園を見てると、哀しいなぁって思う時と、強いなぁって思う時、どっちもあるだろう。



この間、誰もいなくなった店のカウンターで背中から響いてくる迫力に、振り向けないくらいの鳥肌がたったよ。


あんな気持ちになったら、勝てる気がする。」




何のために歌うのかと園に聞いたら、園は何て答えるんだろう。



「涼、園に言っておいてくれよ。


園の歌は最高だって。」



「おまえは聞きに行かないのか?」



「行かないよ。

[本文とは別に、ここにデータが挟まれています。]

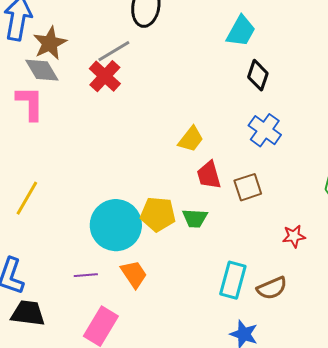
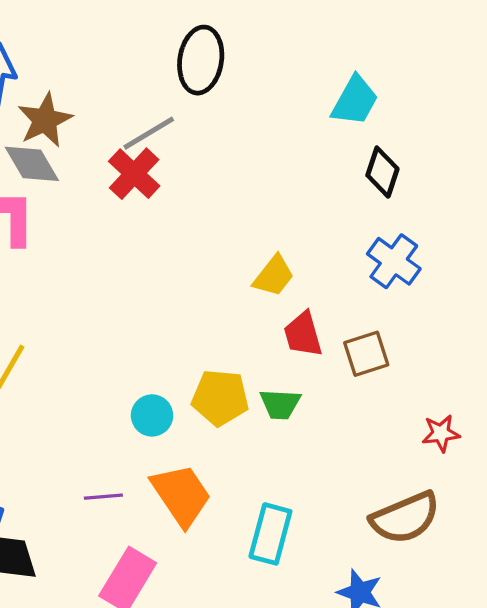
cyan circle: (116, 225) -> (152, 415), size x0.5
orange trapezoid: (134, 274) -> (181, 495), size x1.4
cyan rectangle: (233, 280) -> (270, 534), moved
brown semicircle: (272, 288) -> (405, 518), size x1.4

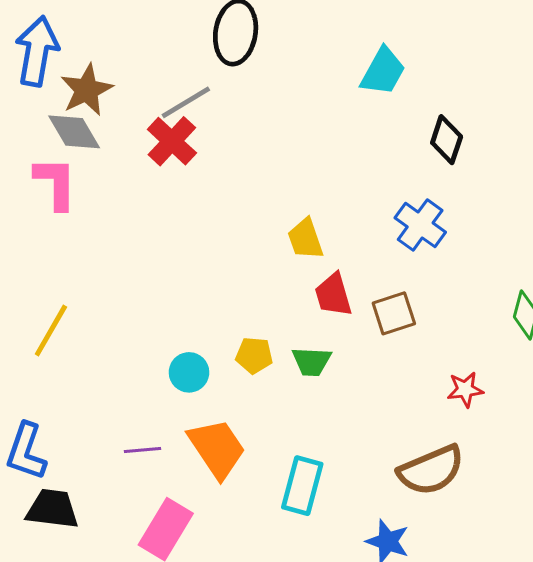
black diamond: (382, 172) -> (447, 140), moved
yellow trapezoid: (274, 276) -> (305, 239), turned 123
yellow pentagon: (220, 398) -> (254, 355), size x0.7

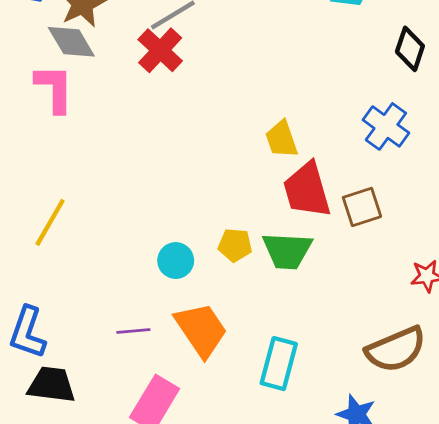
red trapezoid: (333, 295) -> (307, 190), size x1.4
green trapezoid: (312, 362) -> (287, 251), size x1.4

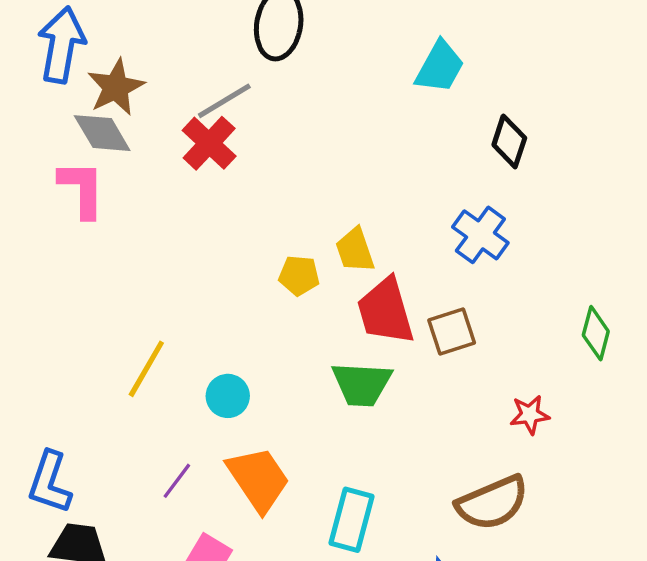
yellow line: (50, 222) -> (146, 369), moved
yellow pentagon: (235, 245) -> (299, 276), moved
purple line: (133, 331) -> (177, 481), turned -48

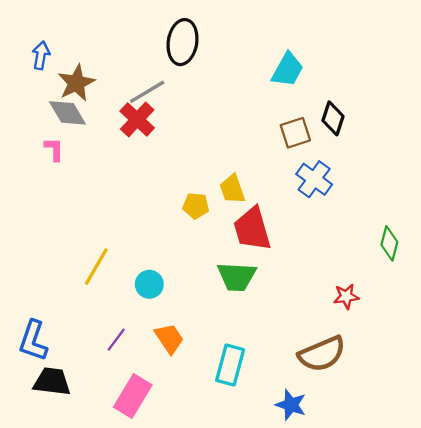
blue arrow: (62, 45) -> (41, 55), size x0.6
pink L-shape: (82, 189) -> (54, 149), size x0.6
brown square: (452, 332) -> (295, 133), moved
orange trapezoid: (258, 479) -> (169, 338), size x0.7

」





そう、行かないと決めたはずだった。



なぜ足早にそこに向かうのか、「M」へ続く路地の曲がり角で、何かの罪を犯したかのように私の足は急に止まった。



だけど、いつもなら薄いブルーのライトにぼんやり映し出されているはずのその店は、暗く ここからは 何も見えてはいない。



ゆっくり進む目線の先には、


「閉店」


と書かれた一枚の貼り紙と、



「『楽園』を愛してくれた皆様へ


心からありがとう」


と、小さく書かれた園の写真が、無造作にピンで留められてあるだけだった。



なぜだろう。


そのドアに背中をあずけて目を閉じた。


なぜだろう。


涙が出る。



夫になり、父親になり、人は幸せだと祝福をする。



だけど妻は遠くにいる。


愛しい幼子は、まだこの腕で抱いてはいない。



静かに耳を澄ますと、園の声が聞こえて来そうな気がする。



このドアの向こう側で聞きたいと願ったその歌は、永遠にたどり着けない楽園を探すのかもしれないと、この暗闇が言っているようだった。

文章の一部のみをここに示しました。